A che tipo di rivoluzione pensi? 

«La nostra rivoluzione consiste oggi soprattutto nel riconciliare la Terra col genere umano. Ed è all'interno di questo processo rivoluzionario che il lavoro deve trovare una sua nuova centralità e una sua liberazione dallo sfruttamento e dall'alienazione. Un lavoro che produca ricchezza, non merci che affannano il respiro del mondo. E noi siamo già da questa parte del fiume, intenti a costruire la città futura, facendo questa rivoluzione. Le nostre storie cantate, il nostro canzoniere è utile in quanto fornisce un bene culturale che non ha niente a che fare con la merce, e cammina, viaggia, in territori lontani da quelli del mercato e dal suo pensiero unico».

Non avete mai nascosto il fatto di essere di sinistra e nello stesso tempo siete sempre stati critici con i vertici del partito. Come giudichi il momento attuale della politica italiana? 

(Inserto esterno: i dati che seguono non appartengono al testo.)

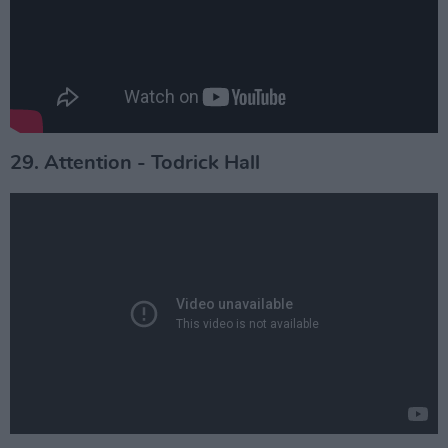
29. Attention - Todrick Hall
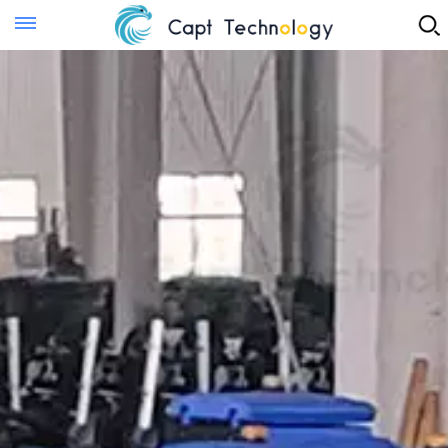
Instant Quote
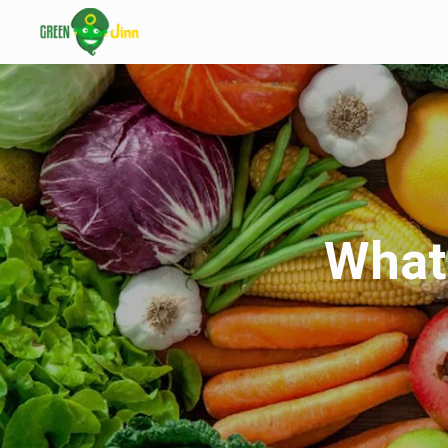
What’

«Conservo una passione per la politica, quella vera, perché ritengo sia l'arte della mediazione, la più grande delle arti. Quella a cui stiamo assistendo oggi non è però affatto la politica come io l'intendo e la conosco, ma l'antipolitica, l'accanimento, lo sputtanamento, l'umiliazione nei confronti della politica fatta da chi, con i metodi da "banda", si è impossessato dei luoghi della politica, compreso il Parlamento. Per dare una risposta breve devo però constatare che in questo paese ormai si è consolidata un'alleanza fra potere sul territorio, che è anche quello della cosiddetta politica, e il potere del denaro. Questa sorta di patto, non proprio taciuto, porta inevitabilmente all'affare. Ecco allora che chi ha il denaro investe nella politica, o meglio in alcuni "professionisti" della politica, in coloro che portano i voti e li spostano dove a loro conviene. È il mercato che si impossessa della politica. A questo modello non si sottrae la sinistra perché molti candidati hanno i loro sponsor personali e prima di fare gli interessi della comunità fanno quelli dei loro sponsor, o nel migliore dei casi cercano di mediare. L'assenza di regole opportune al risanamento della politica fa sì che si possano anche arrestare cento politici corrotti al giorno con i loro corruttori ma come per il crimine organizzato, per uno in galera ne spuntano fuori altri cento il giorno dopo perché è il sistema che è corrotto e corruttibile fino a che resta quello che è diventato».

La sinistra italiana secondo te ha la capacità di rinnovarsi e trovare finalmente una unità di programma? 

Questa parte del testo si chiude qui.